- [About this exercise]: Look through the data below. Pick out the lines holding the string "city".

- [Extracted records]:

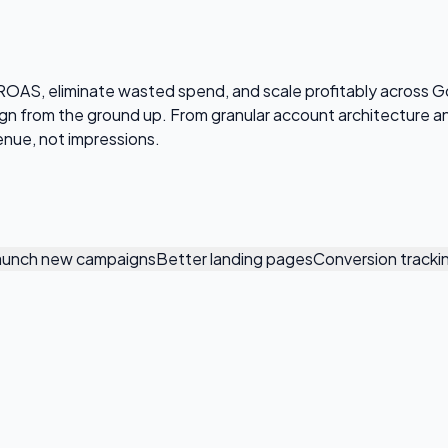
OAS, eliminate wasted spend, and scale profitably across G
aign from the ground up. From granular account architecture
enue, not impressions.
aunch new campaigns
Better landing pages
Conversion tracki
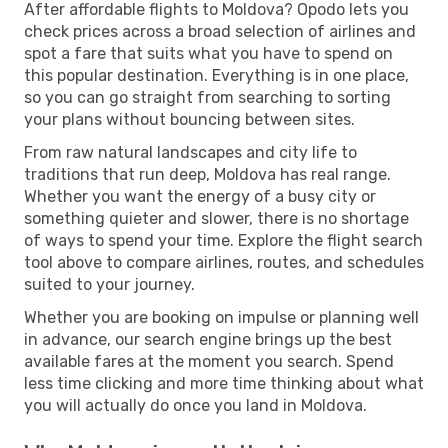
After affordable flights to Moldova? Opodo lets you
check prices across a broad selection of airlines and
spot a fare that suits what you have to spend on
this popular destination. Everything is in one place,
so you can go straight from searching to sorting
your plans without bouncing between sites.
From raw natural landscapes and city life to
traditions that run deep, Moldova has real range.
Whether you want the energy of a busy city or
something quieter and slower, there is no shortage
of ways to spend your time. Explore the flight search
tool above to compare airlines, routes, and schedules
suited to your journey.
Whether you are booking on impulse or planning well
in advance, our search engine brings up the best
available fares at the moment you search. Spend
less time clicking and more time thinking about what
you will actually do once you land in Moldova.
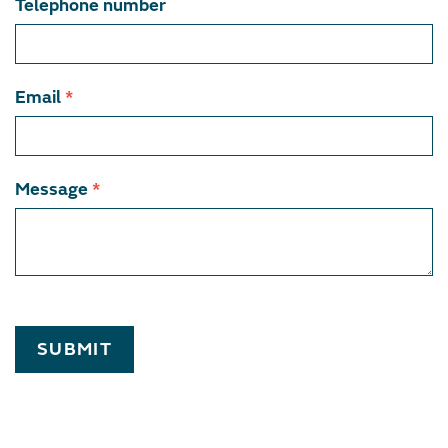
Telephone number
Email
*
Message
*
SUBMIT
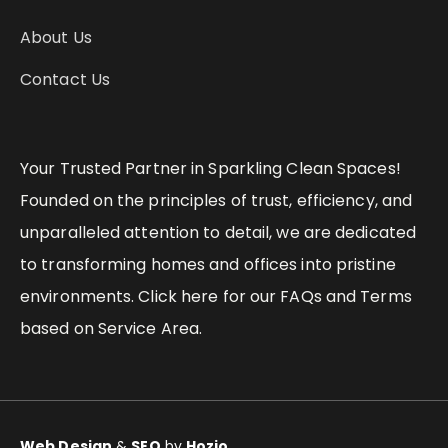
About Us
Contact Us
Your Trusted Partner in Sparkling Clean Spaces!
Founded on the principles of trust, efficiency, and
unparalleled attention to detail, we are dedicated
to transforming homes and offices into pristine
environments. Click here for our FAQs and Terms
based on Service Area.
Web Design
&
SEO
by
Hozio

- [Answer for this exercise]:
From raw natural landscapes and city life to
Whether you want the energy of a busy city or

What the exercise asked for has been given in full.